Since the beginning of the conflict in Iraq in 2003, its cultural heritage has been the target of intentional destruction, such as the looting of the National Museum of Iraq, the building of an American base in the archaeological site of Babylon and the bombing of the golden dome of the al-Askari Mosque in Samarra.

Attacks against the culture of Iraq have recently seen a dramatic escalation. Following the brutal destruction of many invaluable cultural items at the Mosul Museum and of the Mosque of the Prophet Jonah, and the bulldozing of the ancient Assyrian cities of Nimrud and Nineveh by militants of the ISIL, the destruction of the UNESCO World Heritage Site of Hatra marks a turning point in the cultural cleansing underway.

Weeks 3-4:

The Vanishing Cultural Heritage of Yemen

At the crossroads of spice and incense routes, Yemen is one of the oldest continuously inhabited regions in the world. It has now been tragically touched by the winds of modernity.

The instructor has travelled through Yemen in the past and has photographically documented this fascinating country and its people and its extraordinary landscapes, astonishing architecture, and historical sites. From these records, he has prepared a new multi-image video presentation which will take you on a musical and photographic journey that showcases sites from mountains with fortress-like villages on the top of the peaks, to picturesque urban settlements with ancient skyscrapers made from stone and mud, where people live on top of their animals. We will journey from deserts to fertile valleys, from the shores of the Arabian Sea to colorful markets filled with sounds, fragrances and faces from 1001 Nights, everywhere witnessing the ancient wisdom and art from the land of the Queen of Sheba.

Weeks 5-6:

The Cultural Heritage of Iran

The instructor travelled extensively through Iran in 1999, 2002 and 2015, astonished at the rapid change the country has undergone in the last decade, despite the imposition of sanctions by numerous governments and the UN Security Council.
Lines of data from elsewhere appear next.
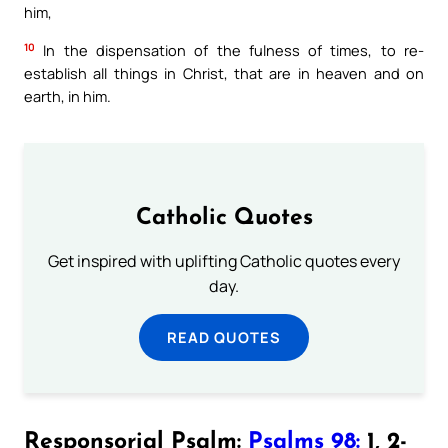
him,
10
In the dispensation of the fulness of times, to re-
establish all things in Christ, that are in heaven and on
earth, in him.
Catholic Quotes
Get inspired with uplifting Catholic quotes every
day.
READ QUOTES
Responsorial Psalm:
Psalms 98:
1, 2-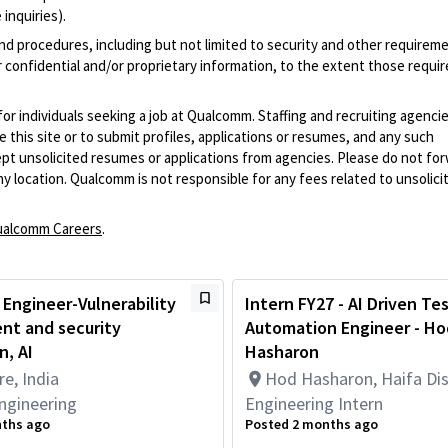
inquiries).
and procedures, including but not limited to security and other requirem
 confidential and/or proprietary information, to the extent those requ
 for individuals seeking a job at Qualcomm. Staffing and recruiting agenci
 this site or to submit profiles, applications or resumes, and any such
pt unsolicited resumes or applications from agencies. Please do not fo
 location. Qualcomm is not responsible for any fees related to unsolici
alcomm Careers
.
 Engineer-Vulnerability
Intern FY27 - AI Driven Te
t and security
Automation Engineer - Ho
, AI
Hasharon
e, India
Hod Hasharon, Haifa Dist
ngineering
Engineering Intern
nths ago
Posted 2 months ago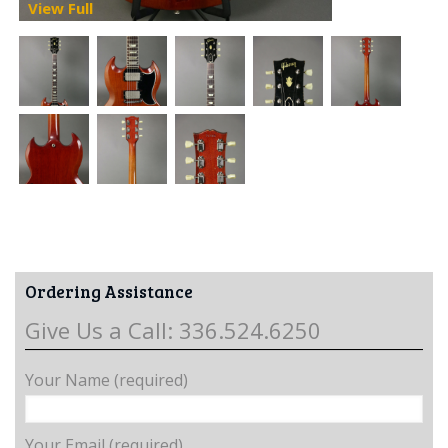
View Full
Ordering Assistance
Give Us a Call: 336.524.6250
Your Name (required)
Your Email (required)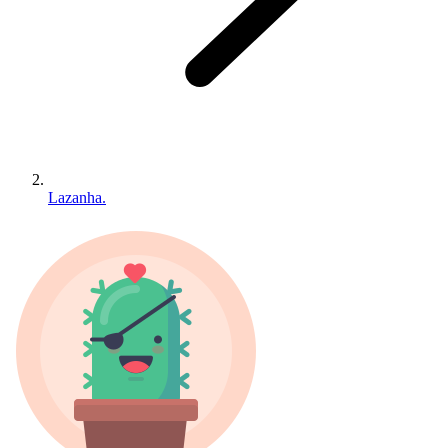
Lazanha.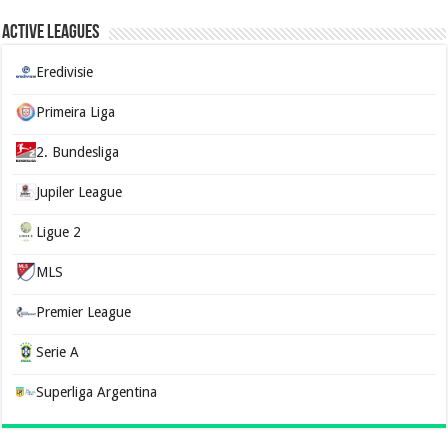
Active Leagues
Eredivisie
Primeira Liga
2. Bundesliga
Jupiler League
Ligue 2
MLS
Premier League
Serie A
Superliga Argentina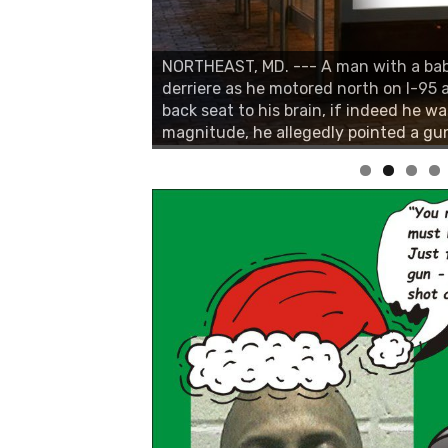
NORTHEAST, MD. --- A man with a bab
derriere as he motored north on I-95
back seat to his brain, if indeed he wa
magnitude, he allegedly pointed a gun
There has been noticeable change in the attitude of the common people and brand new modern infrastructure throughout the country.

The instructor went to Iran specifically to document many of the 19 World Heritage Sites located in the country, and in this part of the course, we explore archaeological sites of ancient Persia and Mesopotamia: Pasargadae, the first dynastic capital of the Achaemenid Empire, founded by Cyrus II the Great; Persepolis, a 2500-year-old reminder of the might of the Persian Empire; the perfectly preserved Armenian Monastic Ensembles, located in the North of the country; the beautiful Persian Gardens; and masterpieces of Islamic architecture in Ardabil, Tabriz, Yazd, Esfahan and Kashan. We also take in modern Tehran. Discover the real Iran, home of a warm and fascinating people living within an ancient and sophisticated culture.
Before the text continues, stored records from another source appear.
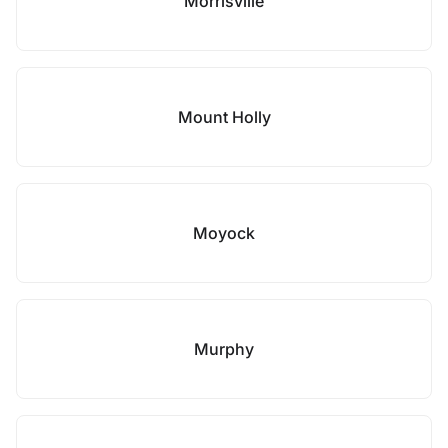
Morrisville
Mount Holly
Moyock
Murphy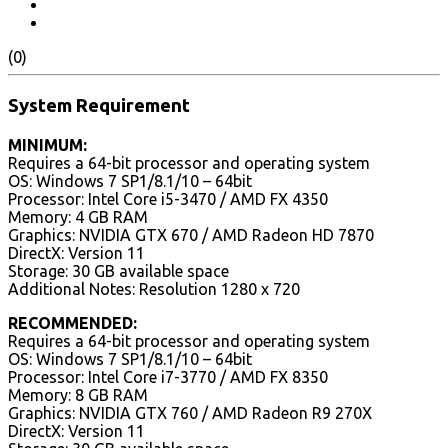
(0)
System Requirement
MINIMUM:
Requires a 64-bit processor and operating system
OS: Windows 7 SP1/8.1/10 – 64bit
Processor: Intel Core i5-3470 / AMD FX 4350
Memory: 4 GB RAM
Graphics: NVIDIA GTX 670 / AMD Radeon HD 7870
DirectX: Version 11
Storage: 30 GB available space
Additional Notes: Resolution 1280 x 720
RECOMMENDED:
Requires a 64-bit processor and operating system
OS: Windows 7 SP1/8.1/10 – 64bit
Processor: Intel Core i7-3770 / AMD FX 8350
Memory: 8 GB RAM
Graphics: NVIDIA GTX 760 / AMD Radeon R9 270X
DirectX: Version 11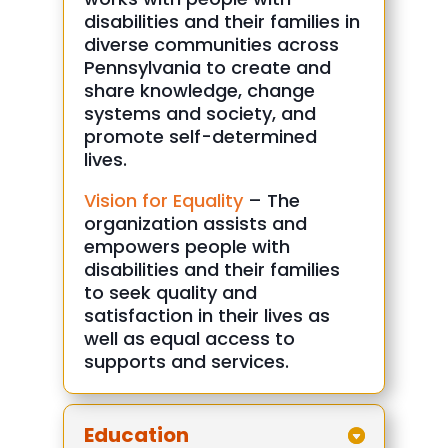
disabilities and their families in
diverse communities across
Pennsylvania to create and
share knowledge, change
systems and society, and
promote self-determined
lives.
Vision for Equality
– The
organization assists and
empowers people with
disabilities and their families
to seek quality and
satisfaction in their lives as
well as equal access to
supports and services.
Education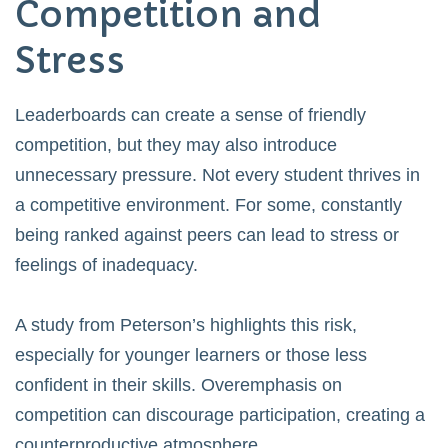
Competition and
Stress
Leaderboards can create a sense of friendly
competition, but they may also introduce
unnecessary pressure. Not every student thrives in
a competitive environment. For some, constantly
being ranked against peers can lead to stress or
feelings of inadequacy.
A study from
Peterson’s
highlights this risk,
especially for younger learners or those less
confident in their skills. Overemphasis on
competition can discourage participation, creating a
counterproductive atmosphere.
(Division of topics into weeks is approximate.)

How will I learn?

  • Lectures
  • Discussion (may vary from class to class)
  • Papers (applicable only to certificate students)

How will I be evaluated?

For certificate students only:

Your instructor will evaluate you based on an essay, which you will complete at the end of the course. You will receive a grade of “satisfactory” or “unsatisfactory.”

Textbooks and learning materials

Reading material will be available online through Canvas. Information will be provided to students by email on the first day of class.